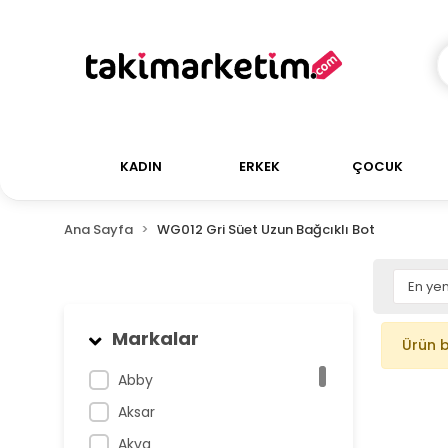
KADIN
ERKEK
ÇOCUK
Ana Sayfa
WG012 Gri Süet Uzun Bağcıklı Bot
Markalar
Ürün 
Abby
Aksar
Akva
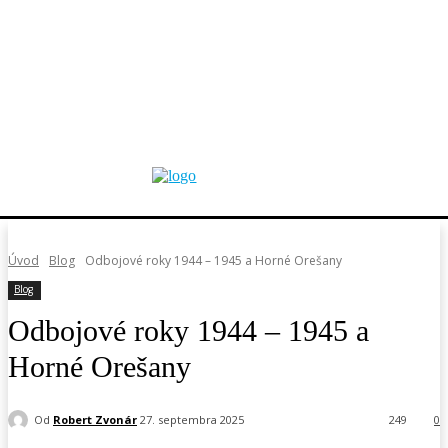
Úvod
Blog
Odbojové roky 1944 – 1945 a Horné Orešany
Blog
Odbojové roky 1944 – 1945 a
Horné Orešany
Od
Robert Zvonár
27. septembra 2025
249
0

### WORK ITEM
How many lines of the listing above contain the string "Odbojové"? Answer with the number alone.

### SOLUTION
2